7/ Les Regards du Pilat : Aux alentours de Pélussin on trouve
plusieurs sites mégalithiques, ou prétendus tels, comme les Grandes Roches de Triolet,
la Pierre à Coulanche, la Pierre Juton, Pierra borna etc. Pouvez-vous nous en dire quelques
mots, et qu'en pensez-vous ?
Dominique Bonnaud : Vous évoquez ici en les
rapprochant une double thématique, celle du mégalithisme et celle des pierres à
bassins et à cupules dans le Pilat. Ces deux questions mériteraient de longs développements.
Je vais néanmoins tenter une rapide présentation la plus claire possible.
Le mégalithisme
d’abord : il est complètement surestimé dans le Pilat alors qu’en réalité il
y est pratiquement inexistant, aussi curieux que ceci puisse vous paraître. En
1986, dans un volume d’Hommages au père mariste Jean Granger (un autre de mes
professeurs, correspondant des Antiquités Historiques, décédé en 1983), Myriam Philibert
– ne pas confondre avec Denise - avait publié une étude sur le mégalithisme de
la Loire qui est assez pauvre en comparaison de celui d’autres régions. Le Flat
y passe à la trappe. Techniquement parlant, ce n’a jamais été un menhir (v.
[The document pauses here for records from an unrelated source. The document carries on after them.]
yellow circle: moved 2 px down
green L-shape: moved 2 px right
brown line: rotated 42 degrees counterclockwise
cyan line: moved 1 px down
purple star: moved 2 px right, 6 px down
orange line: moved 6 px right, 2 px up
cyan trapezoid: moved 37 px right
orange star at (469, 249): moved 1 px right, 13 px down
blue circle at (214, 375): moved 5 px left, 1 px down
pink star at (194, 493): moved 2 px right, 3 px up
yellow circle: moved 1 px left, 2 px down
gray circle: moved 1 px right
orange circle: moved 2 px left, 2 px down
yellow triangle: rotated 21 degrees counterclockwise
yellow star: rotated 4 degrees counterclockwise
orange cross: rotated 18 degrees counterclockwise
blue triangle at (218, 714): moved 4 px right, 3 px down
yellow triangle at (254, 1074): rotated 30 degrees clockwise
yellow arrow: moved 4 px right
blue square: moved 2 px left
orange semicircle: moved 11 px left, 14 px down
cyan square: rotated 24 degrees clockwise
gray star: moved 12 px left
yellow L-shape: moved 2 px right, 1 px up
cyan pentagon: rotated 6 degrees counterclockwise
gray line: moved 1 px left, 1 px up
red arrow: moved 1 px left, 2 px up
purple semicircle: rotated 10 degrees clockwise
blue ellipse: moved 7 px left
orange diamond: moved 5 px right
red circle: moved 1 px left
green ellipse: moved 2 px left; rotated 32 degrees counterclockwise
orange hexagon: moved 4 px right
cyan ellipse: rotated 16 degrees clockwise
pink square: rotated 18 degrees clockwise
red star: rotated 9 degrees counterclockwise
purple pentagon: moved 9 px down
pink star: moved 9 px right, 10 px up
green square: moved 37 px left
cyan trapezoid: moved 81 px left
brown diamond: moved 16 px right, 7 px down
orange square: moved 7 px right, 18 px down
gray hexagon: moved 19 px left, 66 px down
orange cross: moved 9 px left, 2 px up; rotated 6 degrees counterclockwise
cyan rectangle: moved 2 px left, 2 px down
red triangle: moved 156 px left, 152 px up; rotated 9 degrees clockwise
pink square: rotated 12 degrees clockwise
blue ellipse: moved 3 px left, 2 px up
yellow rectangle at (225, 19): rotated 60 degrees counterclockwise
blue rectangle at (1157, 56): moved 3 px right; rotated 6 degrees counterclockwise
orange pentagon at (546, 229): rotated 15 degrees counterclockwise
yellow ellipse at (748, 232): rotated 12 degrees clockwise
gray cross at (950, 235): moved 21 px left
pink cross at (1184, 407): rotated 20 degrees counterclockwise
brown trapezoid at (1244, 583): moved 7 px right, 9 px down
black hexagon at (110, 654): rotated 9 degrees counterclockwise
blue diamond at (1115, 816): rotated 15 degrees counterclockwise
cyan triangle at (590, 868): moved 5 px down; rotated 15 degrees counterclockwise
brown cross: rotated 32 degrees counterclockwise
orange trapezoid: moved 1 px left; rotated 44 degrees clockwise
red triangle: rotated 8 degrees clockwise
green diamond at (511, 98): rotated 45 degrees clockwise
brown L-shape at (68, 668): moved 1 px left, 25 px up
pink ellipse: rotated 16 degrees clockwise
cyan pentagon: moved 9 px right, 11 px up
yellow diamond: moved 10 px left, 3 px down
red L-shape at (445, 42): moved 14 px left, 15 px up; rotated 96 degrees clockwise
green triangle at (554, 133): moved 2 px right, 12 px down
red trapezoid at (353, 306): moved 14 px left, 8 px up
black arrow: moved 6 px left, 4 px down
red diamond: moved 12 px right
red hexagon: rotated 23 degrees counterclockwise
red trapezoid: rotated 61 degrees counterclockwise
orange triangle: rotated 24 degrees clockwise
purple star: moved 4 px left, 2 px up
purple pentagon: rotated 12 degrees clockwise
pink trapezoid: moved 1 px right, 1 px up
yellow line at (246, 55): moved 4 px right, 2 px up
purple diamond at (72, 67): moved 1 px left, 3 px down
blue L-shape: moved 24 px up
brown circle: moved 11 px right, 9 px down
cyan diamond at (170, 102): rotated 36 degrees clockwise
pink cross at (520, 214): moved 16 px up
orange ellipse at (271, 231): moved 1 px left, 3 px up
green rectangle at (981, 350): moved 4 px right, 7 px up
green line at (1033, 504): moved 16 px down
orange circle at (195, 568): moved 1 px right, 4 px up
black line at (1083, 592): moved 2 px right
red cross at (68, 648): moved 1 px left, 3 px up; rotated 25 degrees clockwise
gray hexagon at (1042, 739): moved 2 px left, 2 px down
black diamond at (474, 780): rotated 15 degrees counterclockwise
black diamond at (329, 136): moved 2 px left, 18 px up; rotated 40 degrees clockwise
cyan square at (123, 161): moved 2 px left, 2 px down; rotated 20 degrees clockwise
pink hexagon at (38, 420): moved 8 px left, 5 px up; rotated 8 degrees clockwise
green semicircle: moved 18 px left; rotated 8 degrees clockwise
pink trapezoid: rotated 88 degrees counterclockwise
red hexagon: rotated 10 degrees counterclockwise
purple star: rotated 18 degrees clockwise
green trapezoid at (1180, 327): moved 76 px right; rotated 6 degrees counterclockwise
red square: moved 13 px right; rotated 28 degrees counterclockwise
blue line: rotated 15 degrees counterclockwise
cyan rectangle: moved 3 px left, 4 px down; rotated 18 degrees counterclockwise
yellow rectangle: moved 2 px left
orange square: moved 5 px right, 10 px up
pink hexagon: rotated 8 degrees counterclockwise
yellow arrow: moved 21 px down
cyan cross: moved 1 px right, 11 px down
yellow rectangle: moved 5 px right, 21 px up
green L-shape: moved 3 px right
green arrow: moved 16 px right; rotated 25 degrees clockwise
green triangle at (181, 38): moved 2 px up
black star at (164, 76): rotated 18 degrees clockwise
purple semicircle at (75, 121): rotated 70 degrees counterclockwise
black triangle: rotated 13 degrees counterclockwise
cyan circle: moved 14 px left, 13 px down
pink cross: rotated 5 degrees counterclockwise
aussi ce qu’en a dit M. Etlicher lors de son interview), et je le savais déjà
depuis longtemps par les enquêtes que j’avais menées à Colombier. Par ailleurs,
les régions à mégalithes ont un profil particulier, et le Pilat ne répond pas à
ces critères. Quoiqu’il en soit les mégalithismes régionaux divergent
notablement du mégalithisme breton d’origine. Alors, pas du tout de
mégalithisme en Pilat ? Ce n’est
pas certain. Il faut seulement aller le chercher là où il est plus susceptible de
se trouver ou de s’y être trouvé, c’est-à-dire autour du Moulin à Vent, où l’on
a découvert le maximum de silex et de haches polies que j’ai signalées.
Les pierres prétendues mégalithiques
ensuite : je précise d’abord que la Pierre Juton est une de mes découvertes
et j’ai été le premier à mentionner les deux autres en 1974. Effectivement, il
n’a jamais été prouvé que les pierres à bassins et à cupules sont liées au
mégalithisme et lui sont contemporaines. La question est d’abord de savoir si l’origine
est anthropique ou naturelle, liée à l’érosion, selon l’opinion de M. Etlicher,
dont je fais largement cas de l’expertise scientifique sauf sur ce point :
sur le calcaire ou le grès, il est plus difficile de distinguer entre la main
de l’homme et celle de la nature. Ainsi, la réputation anthropique de certaines
wassersteine (pierres à cupules, en fait
bassins) des Vosges me semble douteuse.
En revanche, sur du granit, la main de l’homme est clairement repérable
dans la très grande majorité des cas. Le nier équivaudrait aussi à méconnaître les
meulières qui accompagnent souvent ces bassins comme on va le voir à propos de
l’interprétation de ces pierres.
J’ai coutume de dire à leur
propos que je suis certain de ce qu’elles ne sont pas, mais que je ne suis pas
totalement assuré de ce qu’elles sont. Dès
1974, dans le guide touristique, je formulais un embryon d’hypothèse qu’en
dépit de ma précédente déclaration je suis plus que jamais enclin à soutenir, à
savoir qu’elles sont en lien avec « l’exploitation de la pierre à une
époque relativement récente ». Ceci mériterait de longs commentaires, mais
je vais une fois encore tenter de faire bref : 1) on constate souvent la
présence de bassins sur des meulières (Moulin à Vent, Pierra Borna, Pierre
Juton) ou sur des affleurements rocheux qui ont servi de carrières. Il faudrait
donc être aveugle pour ne pas voir un lien entre les deux, ce qui n’explique
pas pour autant l’utilité de ces bassins ; 2) de tous temps et même aujourd’hui
avec un outillage non plus manuel mais mécanique, pour extraire des blocs de
pierre, les carriers ont utilisé des encoches ou des alignements d’encoches,
qui peuvent aussi être circulaires pour les meules, et destinés à l’insertion
de coins en bois imbibés d’eau ou de coins métalliques. Un tel alignement
d’encoches est bien visible au Flat qui était une carrière, et le « menhir »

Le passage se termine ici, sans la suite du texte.